-
Karaburun Köylerinde Nergis Hasatı
- Patikatrek
- Haberler-Duyurular
- Karaburun Köylerinde Nergis Hasatı
Karaburun Köylerinde Nergis Hasatı
Efsane bu ya, dünyanın en güzel, en yakışıklı erkeği Narkissos bir söylentiye göre Anadolu’da Karaburun yarımadasında yaşarmış. Erkek güzeli Narkissos dillere destan güzelliğinden mi, yoksa yerli yerindeki anatomik yapısal özelliklerinden mi bilinmez biraz kendini beğenmiş özelliklere de sahipmiş. Onun bu büyüleyici güzelliğini gören bütün kızlar da hemencecik ona tutulur ve âşık olurmuş… Erkek güzeli yakışıklı Narkissos’a civarda yaşayan tüm kızlar, hatta periler bile âşıkmış. Ancak kızlar ne yapıp etseler de bir türlü Narkissos’tan yüz bulamazlar ve aşklarının karşılığını alamazlarmış… Sadece kızlar mı yüz bulamayan, periler bile aynı dertten muzdaripmişler…
İşte o perilerden biri Tanrı Zeus’a yalvararak Narkissos’un cezalandırılmasını istemiş bir gün. Mitolojik Tanrı Zeus, aşkına karşılık bulamayan perinin bu isteğini derhal kabul edip “Başkalarını sevmeyen kendisini sevsin” diye beddua ederek cezayı da yapıştırmış; Narkissos ve onun gibi olanlara.

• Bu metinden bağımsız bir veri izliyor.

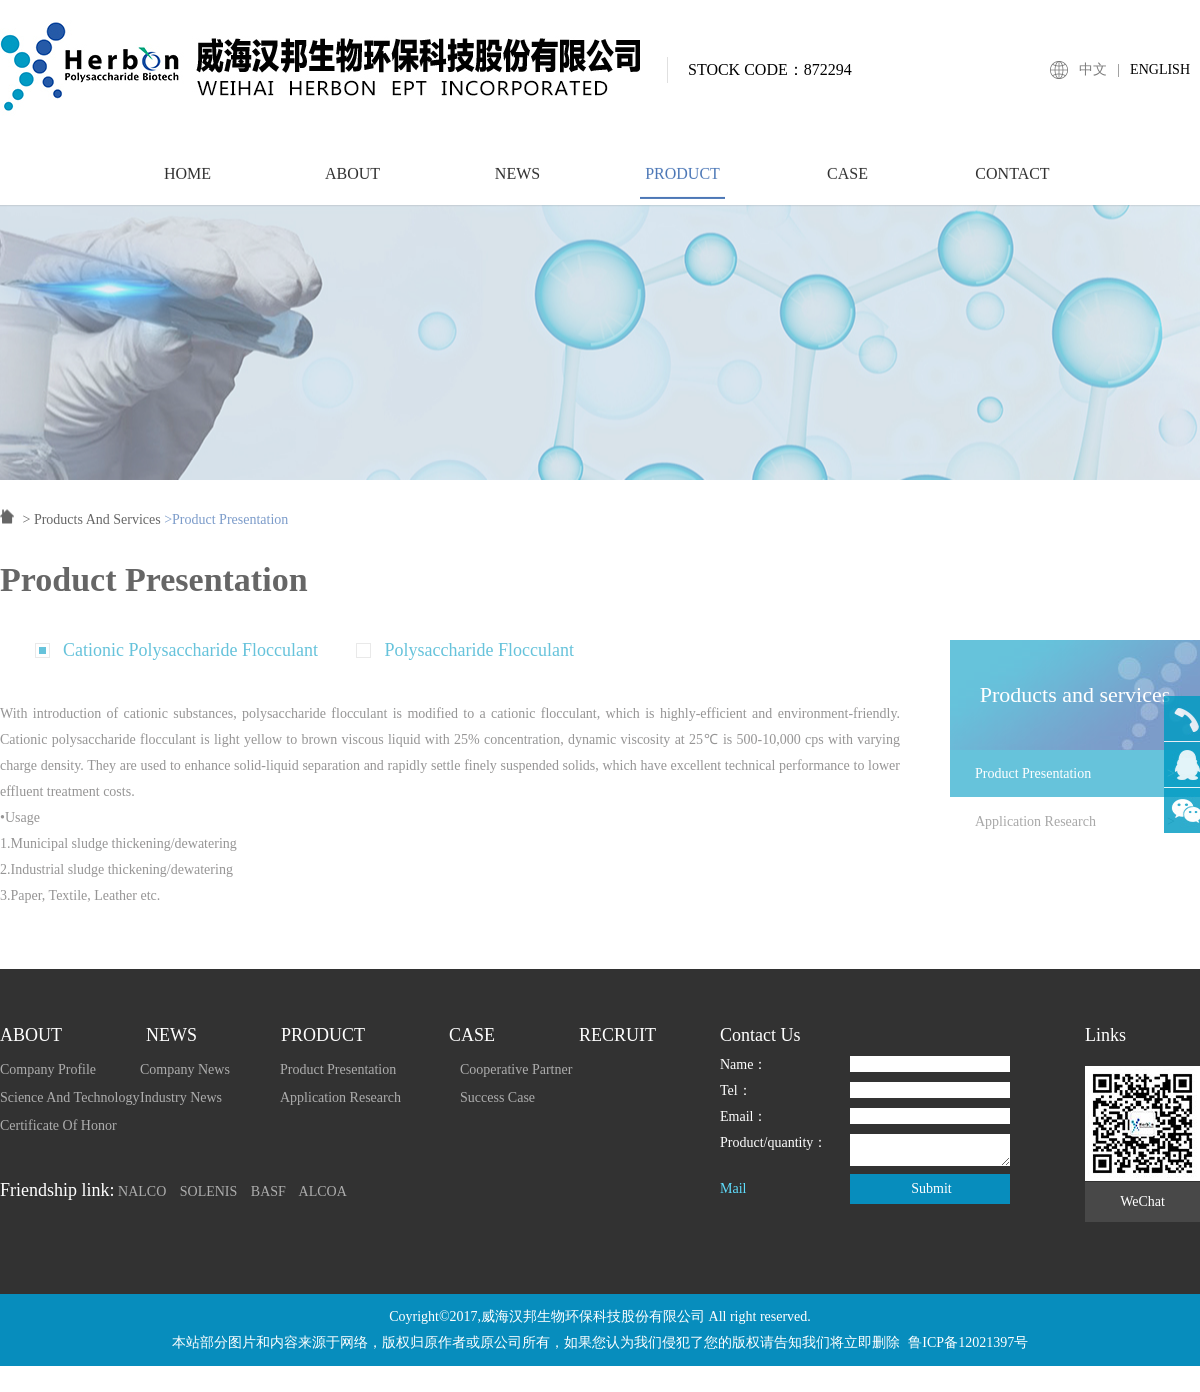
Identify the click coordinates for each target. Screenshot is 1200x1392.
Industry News (181, 1097)
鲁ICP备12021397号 (968, 1342)
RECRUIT (617, 1035)
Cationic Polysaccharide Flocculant (190, 660)
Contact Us (760, 1035)
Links (1105, 1035)
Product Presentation (1087, 784)
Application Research (1087, 832)
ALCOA (323, 1191)
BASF (268, 1191)
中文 (1093, 69)
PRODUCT (682, 182)
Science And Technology (70, 1097)
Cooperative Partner (516, 1069)
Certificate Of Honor (58, 1125)
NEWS (517, 182)
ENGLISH (1160, 69)
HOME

Beddua bu; tabiki uzun da sürmez yerine ulaşması… Erkek güzeli Narkissos bir gün su içmek için eğildiği gölde suda yansıyan kendi suretini görür… Görür ve beddua da yerine ulaşır… O andan itibaren Narkissos kendi kendine âşık olur… Aşkın yakıcı alevleri bedenini hızla sarmaya başlayınca sarhoş gibi sallanır yerinde; işte o sarhoşluk anında su içmek için eğildiği göle düşerek boğulur…
Narkissos’un bu beklenmedik ölümü kendisini seven iyi yürekli perileri çok üzer. Sevdikleri yakışıklı adamı sudan çıkarıp gömmeyi düşünürlerken, sudan hiç bilmedikleri o ana kadar görmedikleri bir çiçek çıkmaya başlar. Periler, rengiyle, kokusuyla çok beğendikleri bu nadir çiçeğe Narkissos adını verirler.
Bugün adını Nergis olarak bildiğimiz bu nefis kokulu, güzel renkli çiçeğin adının Narkissos’tan geldiği söylenir. Nergis çiçeğinin anavatanı olarak bilinen Karaburun yarımadasının hemen, hemen tüm köylerinde bu nadide çiçeğin planlı bir şekilde tarımı yapılır. Anadolu’nun nerdeyse en batısında, Ege denizinin lacivert sularına bakan, adları az bilinen bu köylerin ana geçim kaynakları arasında Nergis ve Nergis çiçeği yetiştiriciliği yer alır.
Karaburun Yarımadası Anadolu' nun en eski yerleşim yerlerinden biridir. Kalkolitik Çağda başlayan yerleşimler, Antik Çağ'da en parlak dönemlerini yaşamış ve İyon Uygarlığının en önemli ve en zengin kentlerinden olan Erythrai'ye bağlı 5 kent Yarımada üzerinde kurulmuştur. Bunlardan birisi olan Sidusa, bugün Karaburun İlçe Merkezi olan ve eski adıyla Ahırlı olarak bilinen Karaburun ve adalar üzerinde yer almaktaydı. O dönemden itibaren yerleşimin sürekli olduğu bu yöre, değişik uygarlık ve egemenliklerin hükümdarlığında sürdürdüğü varlığını 1320 yılında Çaka Bey tarafından alınıp Aydın oğulları egemenliğine sokularak varlığını Türk kimliğiyle devam ettirmiştir.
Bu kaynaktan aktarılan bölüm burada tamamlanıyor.